** Opening DATA SECTION block **
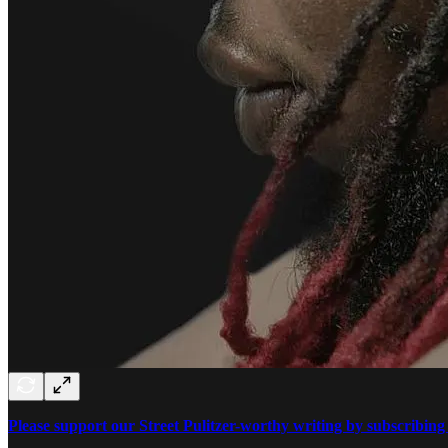
Please support our Street Pulitzer-worthy writing by subscribing 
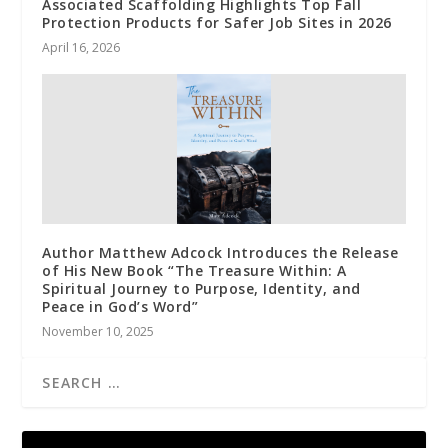
Associated Scaffolding Highlights Top Fall
Protection Products for Safer Job Sites in 2026
April 16, 2026
Author Matthew Adcock Introduces the Release
of His New Book “The Treasure Within: A
Spiritual Journey to Purpose, Identity, and
Peace in God’s Word”
November 10, 2025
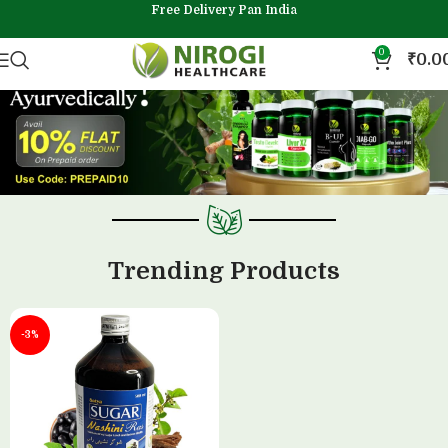
Free Delivery Pan India
0
₹
0.0
Trending Products
-3%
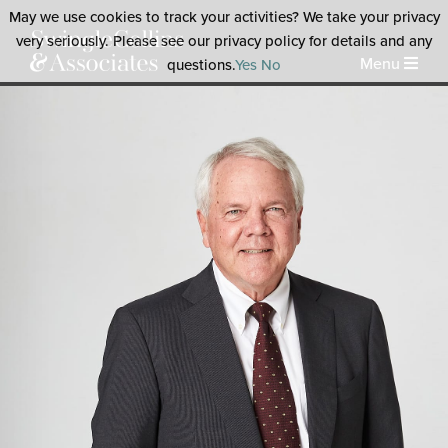
May we use cookies to track your activities? We take your privacy
very seriously. Please see our privacy policy for details and any
Menu
questions.
Yes
No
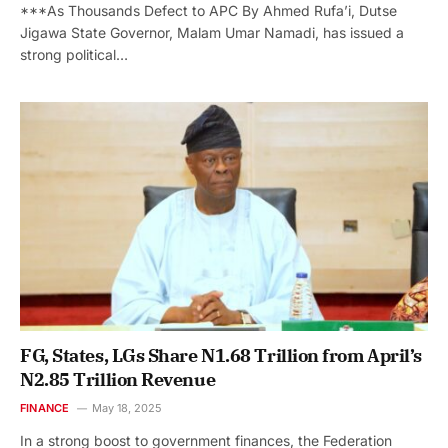
***As Thousands Defect to APC By Ahmed Rufa’i, Dutse
Jigawa State Governor, Malam Umar Namadi, has issued a
strong political…
FG, States, LGs Share N1.68 Trillion from April’s
N2.85 Trillion Revenue
FINANCE
May 18, 2025
In a strong boost to government finances, the Federation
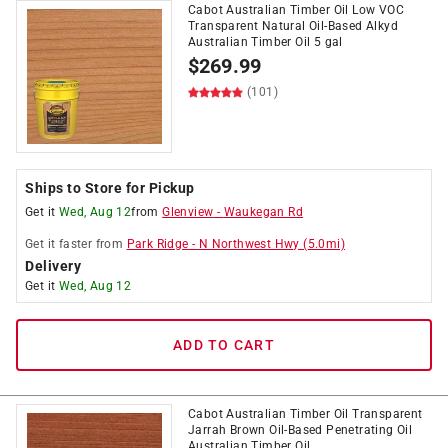
Cabot Australian Timber Oil Low VOC
Transparent Natural Oil-Based Alkyd
Australian Timber Oil 5 gal
$
269.99
(101)
Ships to Store for Pickup
Get it
Wed, Aug 12
from
Glenview
-
Waukegan Rd
Get it
faster
from
Park Ridge
-
N Northwest Hwy
(
5.0
mi)
Delivery
Get it
Wed, Aug 12
ADD TO CART
Cabot Australian Timber Oil Transparent
Jarrah Brown Oil-Based Penetrating Oil
Australian Timber Oil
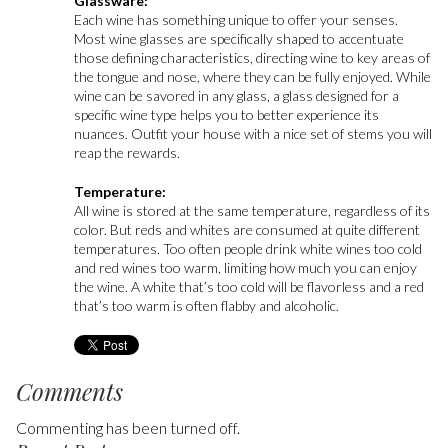
Glassware:
Each wine has something unique to offer your senses.
Most wine glasses are specifically shaped to accentuate
those defining characteristics, directing wine to key areas of
the tongue and nose, where they can be fully enjoyed. While
wine can be savored in any glass, a glass designed for a
specific wine type helps you to better experience its
nuances. Outfit your house with a nice set of stems you will
reap the rewards.
Temperature:
All wine is stored at the same temperature, regardless of its
color. But reds and whites are consumed at quite different
temperatures. Too often people drink white wines too cold
and red wines too warm, limiting how much you can enjoy
the wine. A white that’s too cold will be flavorless and a red
that’s too warm is often flabby and alcoholic.
Comments
Commenting has been turned off.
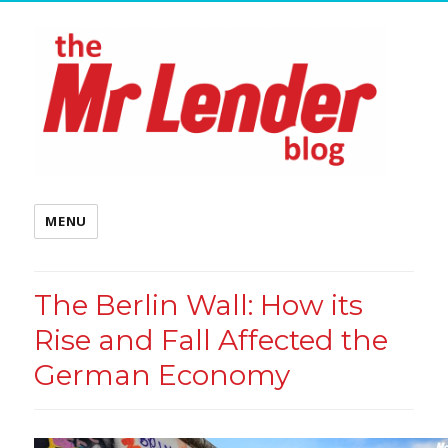
MENU
The Berlin Wall: How its
Rise and Fall Affected the
German Economy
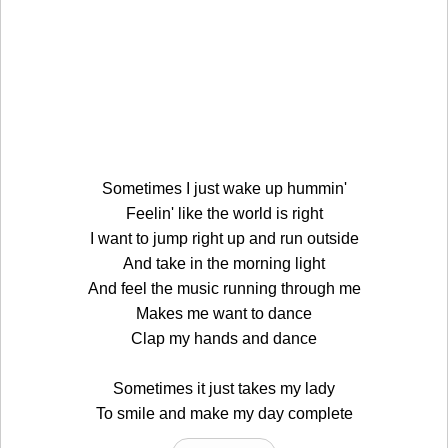
Sometimes I just wake up hummin'
Feelin' like the world is right
I want to jump right up and run outside
And take in the morning light
And feel the music running through me
Makes me want to dance
Clap my hands and dance
Sometimes it just takes my lady
To smile and make my day complete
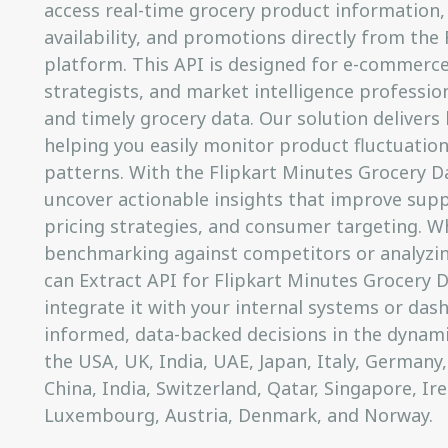
access real-time grocery product information, 
availability, and promotions directly from the
platform. This API is designed for e-commerce 
strategists, and market intelligence professi
and timely grocery data. Our solution delivers
helping you easily monitor product fluctuation
patterns. With the Flipkart Minutes Grocery D
uncover actionable insights that improve suppl
pricing strategies, and consumer targeting. W
benchmarking against competitors or analyzi
can Extract API for Flipkart Minutes Grocery D
integrate it with your internal systems or das
informed, data-backed decisions in the dynam
the USA, UK, India, UAE, Japan, Italy, Germany,
China, India, Switzerland, Qatar, Singapore, Ir
Luxembourg, Austria, Denmark, and Norway.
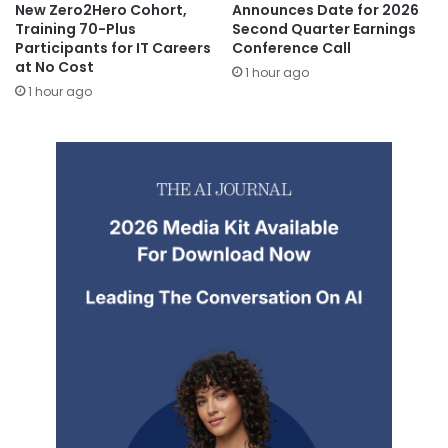
New Zero2Hero Cohort,
Announces Date for 2026
Training 70-Plus
Second Quarter Earnings
Participants for IT Careers
Conference Call
at No Cost
1 hour ago
1 hour ago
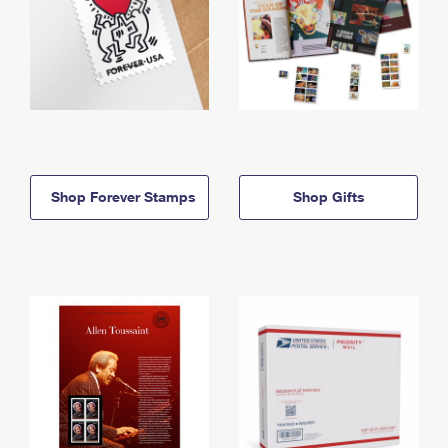
Shop Forever Stamps
Shop Gifts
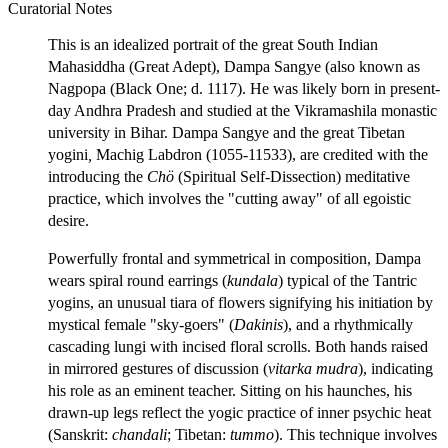
Curatorial Notes
This is an idealized portrait of the great South Indian
Mahasiddha (Great Adept), Dampa Sangye (also known as
Nagpopa (Black One; d. 1117). He was likely born in present-
day Andhra Pradesh and studied at the Vikramashila monastic
university in Bihar. Dampa Sangye and the great Tibetan
yogini
,
Machig Labdron (1055-11533), are credited with the
introducing the
Chö
(Spiritual Self-Dissection) meditative
practice, which involves the "cutting away" of all egoistic
desire.
Powerfully frontal and symmetrical in composition, Dampa
wears spiral round earrings (
kundala
) typical of the Tantric
yogins, an unusual tiara of flowers signifying his initiation by
mystical female "sky-goers" (
Dakinis
), and a rhythmically
cascading lungi with incised floral scrolls. Both hands raised
in mirrored gestures of discussion (
vitarka mudra
), indicating
his role as an eminent teacher. Sitting on his haunches, his
drawn-up legs reflect the yogic practice of inner psychic heat
(Sanskrit:
chandali
; Tibetan:
tummo
). This technique involves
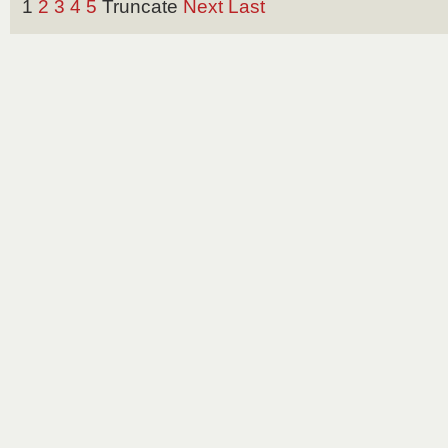
1
2
3
4
5
Truncate
Next
Last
** Closing DATA SECTION block **
• [INSTRUCTIONS TO FOLLOW]: Search the data above for "practice" and copy every line where it turns up.

• [SOLUTION TO THIS PROBLEM]:
practice, which involves the "cutting away" of all egoistic
drawn-up legs reflect the yogic practice of inner psychic heat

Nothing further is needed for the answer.